→ **Brief**
Your answer should be each line of the entries that contains the word "компания", copied in full.

→ **Material for this exercise**
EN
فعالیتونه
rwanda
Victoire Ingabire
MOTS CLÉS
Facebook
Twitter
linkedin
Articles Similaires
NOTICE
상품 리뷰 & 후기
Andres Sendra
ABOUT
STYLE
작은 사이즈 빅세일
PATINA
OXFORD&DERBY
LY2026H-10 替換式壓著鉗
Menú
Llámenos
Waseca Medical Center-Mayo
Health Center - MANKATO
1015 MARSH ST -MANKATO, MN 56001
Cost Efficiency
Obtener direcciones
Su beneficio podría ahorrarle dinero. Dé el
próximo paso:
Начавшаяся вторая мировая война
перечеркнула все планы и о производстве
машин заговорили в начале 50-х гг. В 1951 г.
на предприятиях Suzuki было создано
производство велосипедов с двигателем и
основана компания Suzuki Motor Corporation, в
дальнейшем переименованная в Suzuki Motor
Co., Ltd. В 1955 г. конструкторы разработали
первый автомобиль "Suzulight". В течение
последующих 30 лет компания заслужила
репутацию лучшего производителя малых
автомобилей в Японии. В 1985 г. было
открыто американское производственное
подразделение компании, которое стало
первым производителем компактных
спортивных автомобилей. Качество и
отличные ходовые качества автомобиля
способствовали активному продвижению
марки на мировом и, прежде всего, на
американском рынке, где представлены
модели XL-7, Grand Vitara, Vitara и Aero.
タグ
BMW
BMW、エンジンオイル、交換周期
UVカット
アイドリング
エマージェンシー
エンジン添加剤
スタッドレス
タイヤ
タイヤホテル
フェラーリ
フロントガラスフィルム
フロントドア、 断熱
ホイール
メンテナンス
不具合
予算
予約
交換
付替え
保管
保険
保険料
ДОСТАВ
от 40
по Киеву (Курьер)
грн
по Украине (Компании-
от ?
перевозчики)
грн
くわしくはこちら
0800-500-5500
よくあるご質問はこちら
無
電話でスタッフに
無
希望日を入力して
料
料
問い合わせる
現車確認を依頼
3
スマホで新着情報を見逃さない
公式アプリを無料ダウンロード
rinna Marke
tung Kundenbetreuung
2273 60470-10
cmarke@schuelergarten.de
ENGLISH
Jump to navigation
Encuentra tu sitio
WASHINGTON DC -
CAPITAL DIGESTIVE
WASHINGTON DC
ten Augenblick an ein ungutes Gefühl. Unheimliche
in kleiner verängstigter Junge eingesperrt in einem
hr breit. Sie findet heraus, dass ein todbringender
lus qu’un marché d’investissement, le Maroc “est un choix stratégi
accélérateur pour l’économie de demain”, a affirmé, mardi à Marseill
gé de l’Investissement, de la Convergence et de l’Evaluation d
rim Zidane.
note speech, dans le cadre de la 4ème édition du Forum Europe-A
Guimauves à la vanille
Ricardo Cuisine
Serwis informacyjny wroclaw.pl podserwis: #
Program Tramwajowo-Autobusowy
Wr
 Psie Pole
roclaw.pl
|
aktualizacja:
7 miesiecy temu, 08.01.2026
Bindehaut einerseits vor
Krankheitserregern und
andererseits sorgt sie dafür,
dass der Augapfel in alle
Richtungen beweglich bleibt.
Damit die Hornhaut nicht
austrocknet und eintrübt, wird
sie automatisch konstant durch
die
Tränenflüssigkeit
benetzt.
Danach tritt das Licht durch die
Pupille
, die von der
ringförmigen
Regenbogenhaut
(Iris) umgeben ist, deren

→ **Response to this exercise**
основана компания Suzuki Motor Corporation, в
последующих 30 лет компания заслужила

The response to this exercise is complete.